Work to complete:
Among the entries below, please repeat exactly and only the lines from the line containing "Special Dating" to the line containing "Other plaintiffs were", both lines included.

═══ Dataset content

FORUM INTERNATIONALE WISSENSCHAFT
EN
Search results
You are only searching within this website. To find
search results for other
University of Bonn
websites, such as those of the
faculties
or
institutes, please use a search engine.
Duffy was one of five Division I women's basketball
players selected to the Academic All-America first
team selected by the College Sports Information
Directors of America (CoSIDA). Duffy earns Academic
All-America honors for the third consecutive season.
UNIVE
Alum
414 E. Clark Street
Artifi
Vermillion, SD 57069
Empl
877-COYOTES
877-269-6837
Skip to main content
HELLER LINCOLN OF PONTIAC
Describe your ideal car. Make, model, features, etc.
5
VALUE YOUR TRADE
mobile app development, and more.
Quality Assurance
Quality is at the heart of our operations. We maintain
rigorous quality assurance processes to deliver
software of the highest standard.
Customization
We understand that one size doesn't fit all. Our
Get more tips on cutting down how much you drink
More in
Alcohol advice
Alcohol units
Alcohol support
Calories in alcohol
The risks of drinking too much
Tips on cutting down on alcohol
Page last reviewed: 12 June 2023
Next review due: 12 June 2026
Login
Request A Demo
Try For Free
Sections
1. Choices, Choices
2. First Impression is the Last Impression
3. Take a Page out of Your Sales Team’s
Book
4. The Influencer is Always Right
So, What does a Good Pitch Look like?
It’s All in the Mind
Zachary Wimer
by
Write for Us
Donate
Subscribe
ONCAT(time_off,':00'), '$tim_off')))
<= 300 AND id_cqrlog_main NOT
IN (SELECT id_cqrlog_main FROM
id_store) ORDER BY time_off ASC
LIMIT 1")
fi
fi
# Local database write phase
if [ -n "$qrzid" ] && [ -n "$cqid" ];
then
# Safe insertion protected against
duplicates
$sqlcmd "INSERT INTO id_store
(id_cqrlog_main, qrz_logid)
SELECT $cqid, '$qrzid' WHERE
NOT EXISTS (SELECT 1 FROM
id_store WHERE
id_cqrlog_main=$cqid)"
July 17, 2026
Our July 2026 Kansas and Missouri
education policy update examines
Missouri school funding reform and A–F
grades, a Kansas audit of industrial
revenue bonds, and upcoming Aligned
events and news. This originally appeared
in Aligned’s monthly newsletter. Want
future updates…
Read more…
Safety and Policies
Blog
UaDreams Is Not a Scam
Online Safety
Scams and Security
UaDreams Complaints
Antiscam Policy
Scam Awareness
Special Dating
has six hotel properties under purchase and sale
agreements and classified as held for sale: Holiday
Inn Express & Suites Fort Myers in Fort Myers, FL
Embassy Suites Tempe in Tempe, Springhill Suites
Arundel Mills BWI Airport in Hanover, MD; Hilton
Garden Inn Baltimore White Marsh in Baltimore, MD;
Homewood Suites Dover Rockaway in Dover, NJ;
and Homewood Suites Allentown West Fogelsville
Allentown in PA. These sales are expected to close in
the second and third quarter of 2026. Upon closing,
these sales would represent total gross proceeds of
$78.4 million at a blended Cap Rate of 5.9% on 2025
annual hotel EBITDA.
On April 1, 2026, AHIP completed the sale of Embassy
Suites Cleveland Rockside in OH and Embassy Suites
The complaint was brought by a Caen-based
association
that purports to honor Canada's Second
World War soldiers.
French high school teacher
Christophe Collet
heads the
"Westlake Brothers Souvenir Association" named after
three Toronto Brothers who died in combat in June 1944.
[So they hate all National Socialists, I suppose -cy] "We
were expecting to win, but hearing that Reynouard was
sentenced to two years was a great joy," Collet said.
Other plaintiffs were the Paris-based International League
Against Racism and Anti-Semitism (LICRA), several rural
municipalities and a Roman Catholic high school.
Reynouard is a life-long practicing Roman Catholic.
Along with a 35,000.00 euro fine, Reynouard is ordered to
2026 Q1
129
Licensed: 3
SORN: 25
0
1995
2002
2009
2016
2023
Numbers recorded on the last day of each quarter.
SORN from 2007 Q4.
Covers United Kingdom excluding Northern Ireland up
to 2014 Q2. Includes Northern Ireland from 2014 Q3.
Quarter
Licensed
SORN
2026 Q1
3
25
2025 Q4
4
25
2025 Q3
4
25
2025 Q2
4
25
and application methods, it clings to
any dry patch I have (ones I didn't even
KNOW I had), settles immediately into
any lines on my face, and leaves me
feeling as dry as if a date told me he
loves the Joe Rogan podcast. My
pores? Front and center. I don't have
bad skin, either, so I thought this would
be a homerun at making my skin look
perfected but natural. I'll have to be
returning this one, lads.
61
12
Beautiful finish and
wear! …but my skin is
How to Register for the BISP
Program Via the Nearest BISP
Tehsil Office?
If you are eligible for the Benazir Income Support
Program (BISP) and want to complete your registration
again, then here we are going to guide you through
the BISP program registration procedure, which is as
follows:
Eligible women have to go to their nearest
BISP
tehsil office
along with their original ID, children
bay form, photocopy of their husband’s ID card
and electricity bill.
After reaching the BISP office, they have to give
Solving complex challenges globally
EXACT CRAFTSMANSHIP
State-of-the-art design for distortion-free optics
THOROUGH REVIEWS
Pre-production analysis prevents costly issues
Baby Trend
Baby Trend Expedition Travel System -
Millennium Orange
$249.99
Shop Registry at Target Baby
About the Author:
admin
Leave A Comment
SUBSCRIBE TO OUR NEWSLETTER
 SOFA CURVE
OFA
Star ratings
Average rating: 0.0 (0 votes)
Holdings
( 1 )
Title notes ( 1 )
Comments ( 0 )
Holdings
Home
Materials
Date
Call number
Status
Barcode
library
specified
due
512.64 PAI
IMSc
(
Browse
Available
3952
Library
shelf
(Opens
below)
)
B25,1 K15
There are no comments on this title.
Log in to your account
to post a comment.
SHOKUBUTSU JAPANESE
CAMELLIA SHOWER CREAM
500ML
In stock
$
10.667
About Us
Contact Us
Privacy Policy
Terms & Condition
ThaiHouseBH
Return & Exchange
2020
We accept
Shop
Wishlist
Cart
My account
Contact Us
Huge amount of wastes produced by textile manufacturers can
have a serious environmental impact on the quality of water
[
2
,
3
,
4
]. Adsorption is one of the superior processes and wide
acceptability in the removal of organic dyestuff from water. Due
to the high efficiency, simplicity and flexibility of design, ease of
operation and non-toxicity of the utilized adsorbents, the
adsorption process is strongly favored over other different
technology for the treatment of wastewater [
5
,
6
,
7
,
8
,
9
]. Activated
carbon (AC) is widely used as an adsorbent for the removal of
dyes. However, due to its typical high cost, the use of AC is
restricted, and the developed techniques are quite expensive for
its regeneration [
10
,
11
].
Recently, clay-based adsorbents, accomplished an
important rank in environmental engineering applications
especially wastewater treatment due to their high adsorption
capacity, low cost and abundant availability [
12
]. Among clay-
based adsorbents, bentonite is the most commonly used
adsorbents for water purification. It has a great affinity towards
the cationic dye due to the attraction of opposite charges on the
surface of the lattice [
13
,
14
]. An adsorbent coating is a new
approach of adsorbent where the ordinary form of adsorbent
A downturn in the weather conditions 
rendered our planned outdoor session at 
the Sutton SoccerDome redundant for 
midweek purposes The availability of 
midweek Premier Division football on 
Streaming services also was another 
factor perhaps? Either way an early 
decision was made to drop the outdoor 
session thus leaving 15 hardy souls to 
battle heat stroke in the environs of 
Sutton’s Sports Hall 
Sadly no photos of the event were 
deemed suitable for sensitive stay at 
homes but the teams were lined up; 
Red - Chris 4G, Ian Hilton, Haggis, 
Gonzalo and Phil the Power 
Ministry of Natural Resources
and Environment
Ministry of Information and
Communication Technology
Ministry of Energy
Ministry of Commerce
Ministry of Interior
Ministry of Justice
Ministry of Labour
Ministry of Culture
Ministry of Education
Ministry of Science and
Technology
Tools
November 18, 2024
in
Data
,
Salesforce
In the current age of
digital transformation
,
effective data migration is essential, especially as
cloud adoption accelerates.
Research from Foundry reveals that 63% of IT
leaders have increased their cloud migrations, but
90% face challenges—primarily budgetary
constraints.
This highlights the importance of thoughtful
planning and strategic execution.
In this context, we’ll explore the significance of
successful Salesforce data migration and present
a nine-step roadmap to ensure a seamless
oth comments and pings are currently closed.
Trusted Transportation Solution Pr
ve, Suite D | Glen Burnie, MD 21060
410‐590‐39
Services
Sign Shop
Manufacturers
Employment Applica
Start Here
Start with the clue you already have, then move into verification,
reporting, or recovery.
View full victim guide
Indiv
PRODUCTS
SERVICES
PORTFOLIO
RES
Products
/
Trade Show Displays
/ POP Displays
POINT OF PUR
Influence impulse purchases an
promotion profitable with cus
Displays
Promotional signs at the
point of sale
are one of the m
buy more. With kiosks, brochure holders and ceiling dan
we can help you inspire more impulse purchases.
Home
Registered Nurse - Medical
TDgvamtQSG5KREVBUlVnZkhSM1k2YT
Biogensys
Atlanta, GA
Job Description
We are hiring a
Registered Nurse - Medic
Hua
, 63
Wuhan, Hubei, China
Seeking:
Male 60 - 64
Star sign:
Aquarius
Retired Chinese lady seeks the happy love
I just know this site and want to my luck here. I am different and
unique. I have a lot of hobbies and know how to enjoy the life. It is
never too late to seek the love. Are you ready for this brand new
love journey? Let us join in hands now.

══════

Result below:
Special Dating
has six hotel properties under purchase and sale
agreements and classified as held for sale: Holiday
Inn Express & Suites Fort Myers in Fort Myers, FL
Embassy Suites Tempe in Tempe, Springhill Suites
Arundel Mills BWI Airport in Hanover, MD; Hilton
Garden Inn Baltimore White Marsh in Baltimore, MD;
Homewood Suites Dover Rockaway in Dover, NJ;
and Homewood Suites Allentown West Fogelsville
Allentown in PA. These sales are expected to close in
the second and third quarter of 2026. Upon closing,
these sales would represent total gross proceeds of
$78.4 million at a blended Cap Rate of 5.9% on 2025
annual hotel EBITDA.
On April 1, 2026, AHIP completed the sale of Embassy
Suites Cleveland Rockside in OH and Embassy Suites
The complaint was brought by a Caen-based
association
that purports to honor Canada's Second
World War soldiers.
French high school teacher
Christophe Collet
heads the
"Westlake Brothers Souvenir Association" named after
three Toronto Brothers who died in combat in June 1944.
[So they hate all National Socialists, I suppose -cy] "We
were expecting to win, but hearing that Reynouard was
sentenced to two years was a great joy," Collet said.
Other plaintiffs were the Paris-based International League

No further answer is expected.